Читать книгу Guten Morgen, Petra - Lise Gast - Страница 5
ОглавлениеDas abnorme Schneewetter machte sich wahrhaftig bemerkbar. Heute fürchtete jeder, den Schnee bis oben in die Stiefel zu bekommen. Einer nach dem andern von Petras Schutzbefohlenen fand sich nach dem Abendbrot im Wohnzimmer ein, bald mußte man Stühle aus den andern Zimmern und aus der Küche holen, und die Jungen rauchten, daß man schon gar nicht mehr hindurchgucken konnte.
„Im Kino wird nicht geraucht“, protestierte Petra, „wir sind nicht in England.“ Ihr Bruder Helmut hatte einmal erzählt, wie er sich geärgert hatte, als er in London den Film „Romeo und Julia“ in hervorragender Besetzung ansah und bei der süßen Szene ‚– bist du schon wach? Der Tag ist ja noch fern, es war die Nachtigall und nicht die Lerche –‘ eine alte dicke Lady vor ihm sich eine Brasil anzündete.
„Nicht nur mit einem lauten ‚Ratsch!‘ anzündete, sondern später den Rest auch noch auf dem teppichbelegten Fußboden austrat!“ hatte er gesagt.
„Es hat ja noch nicht angefangen“, sagte Frieder gemütlich, „Marcell ist höchstwahrscheinlich im Schnee steckengeblieben.“ Petra hatte auch schon ähnliches befürchtet, da aber ging die Tür, und der Erwartete trat ein, dick beschneit, von allen Anwesenden mit Lachen und nach Studentenart mit Klopfen und Füßetrampeln begrüßt.

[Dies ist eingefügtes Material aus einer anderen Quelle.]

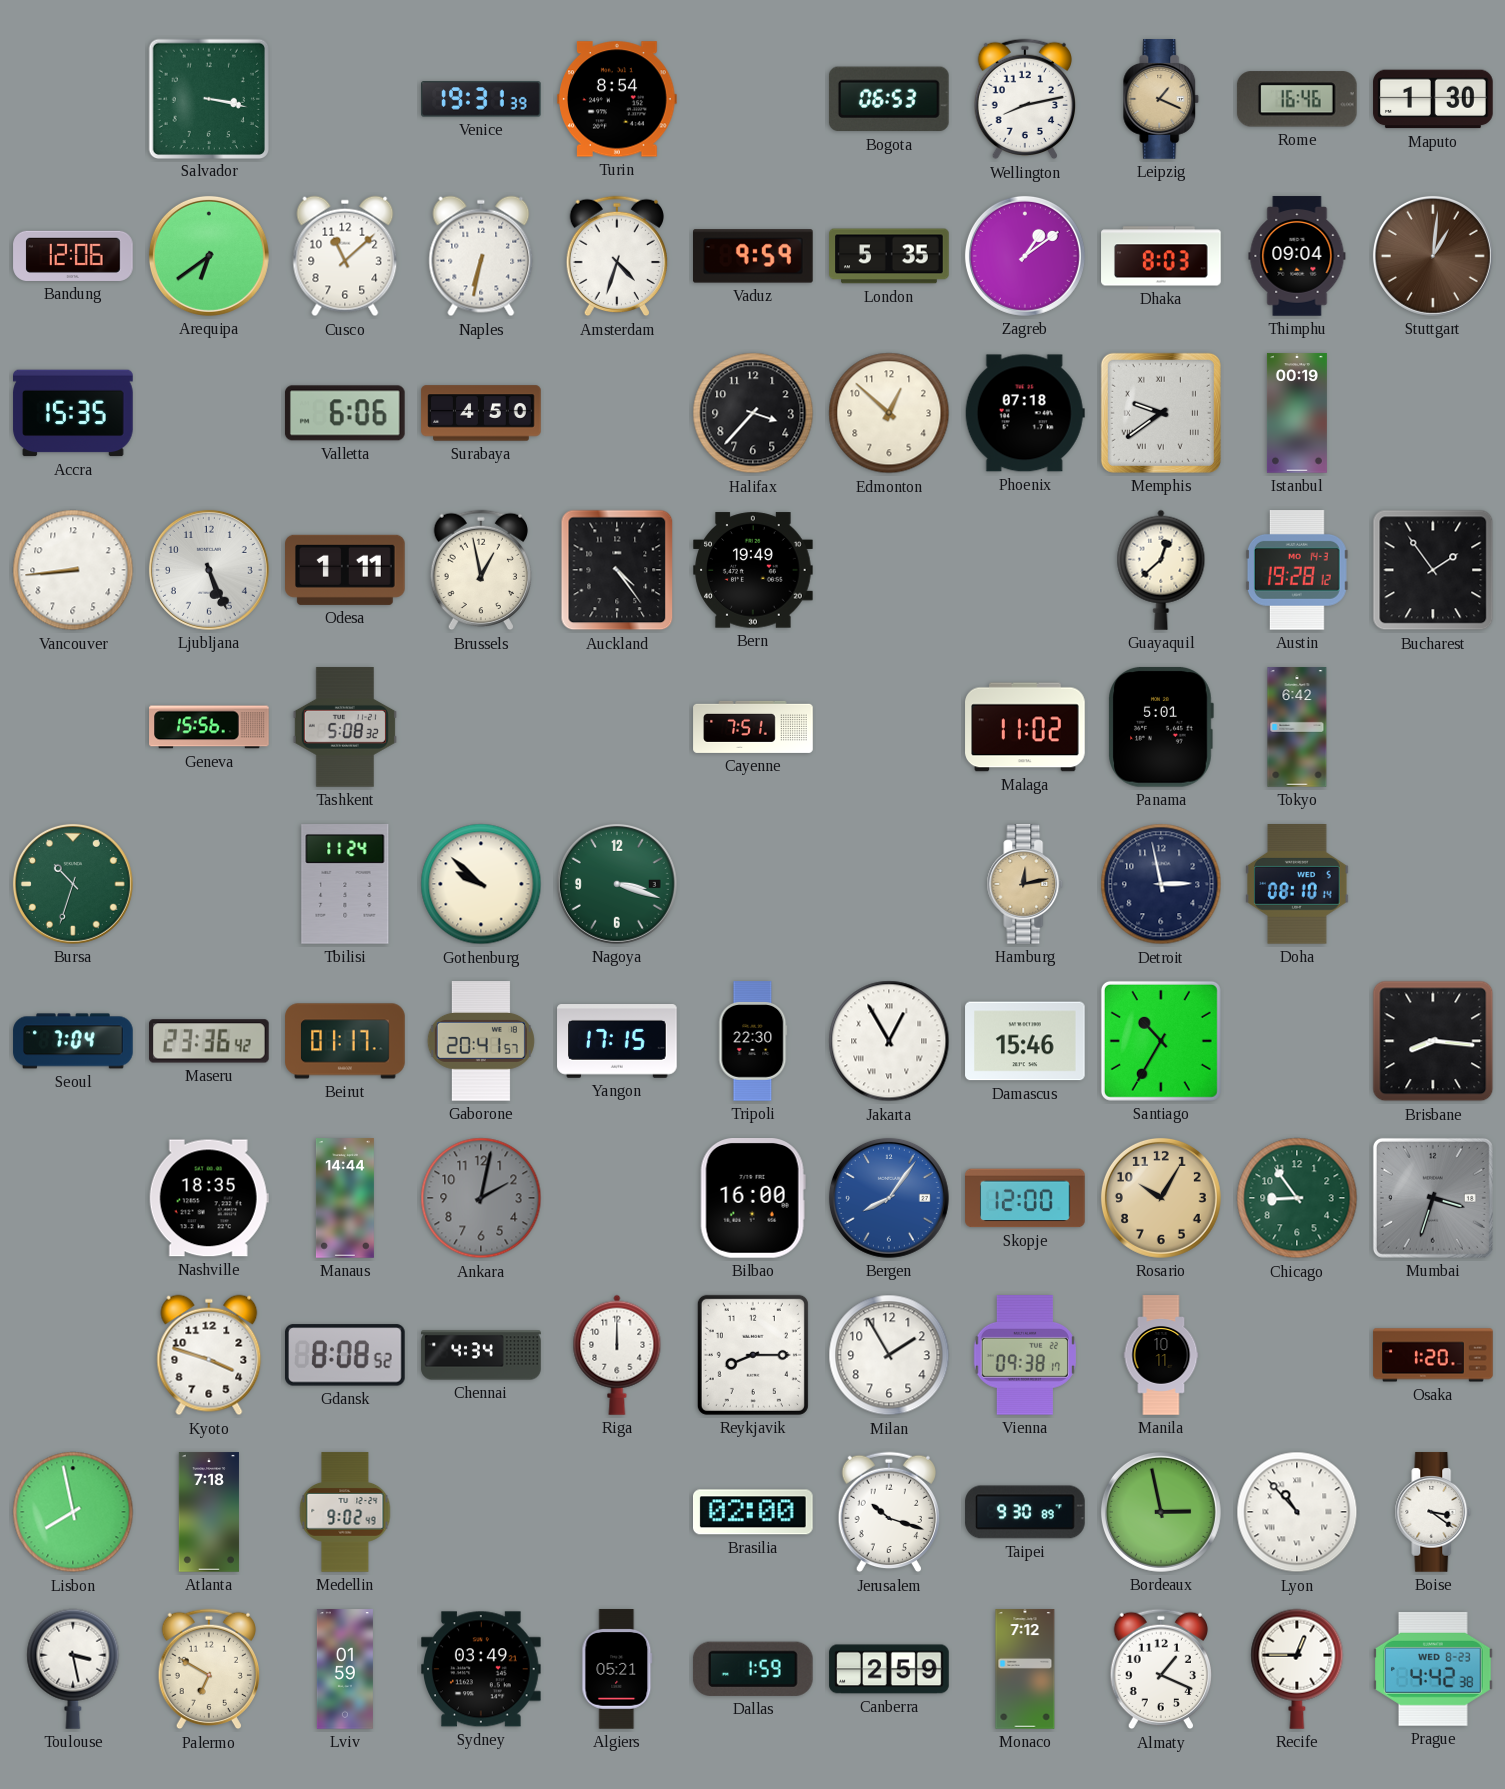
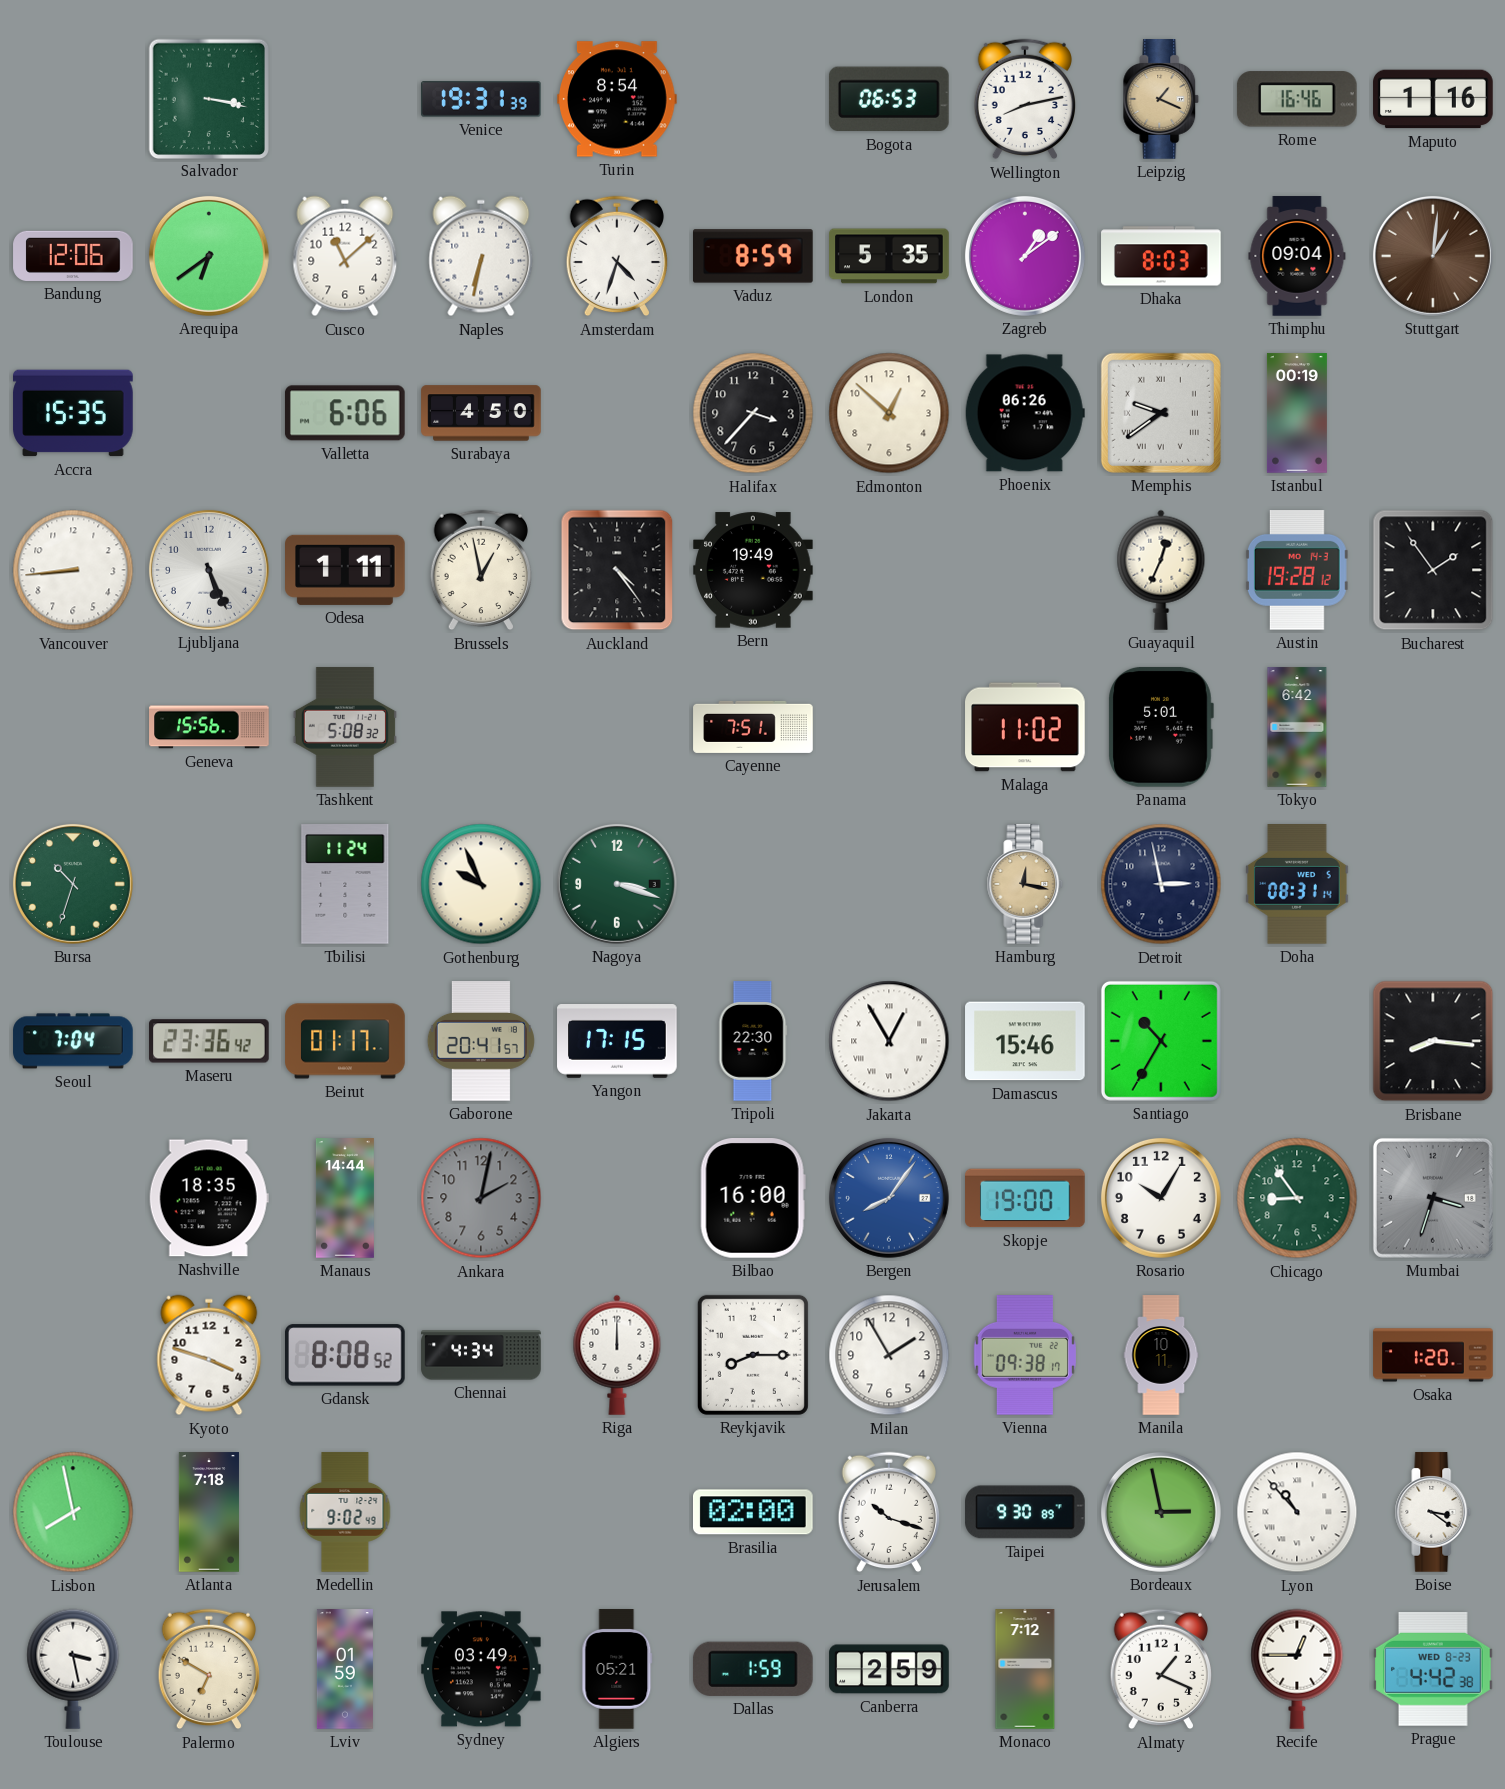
Maputo: 1:30 -> 1:16
Vaduz: 9:59 -> 8:59
Phoenix: 07:18 -> 06:26
Guayaquil: 12:38 -> 12:34
Gothenburg: 9:52 -> 9:56
Hamburg: 12:13 -> 12:17
Doha: 08:10 -> 08:31
Skopje: 12:00 -> 19:00
Rosario dial: champagne -> white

„Natürlich komme ich, wenn ich es versprochen hab’“, sagte er und winkte dem Radau ab wie ein beliebter Schauspieler, „damit wir uns alle miteinander in den sonnigen Süden versetzen können.“
Es wurde ein sehr schöner Abend.
Petra hatte mit Vorbedacht einen Projektor für Dias gekauft. Viele der Studenten knipsten, mit eigenen oder geborgten Apparaten, und wollten dann ihre Aufnahmen bewundern, die wenigsten aber hatten einen Projektor. Da Petra ihren nicht verlieh, kamen sie alle zu ihr, und auf diese Weise sah sie sehr viel. Sie behauptete immer, sie wäre im Geiste schon in ganz Europa zu Hause.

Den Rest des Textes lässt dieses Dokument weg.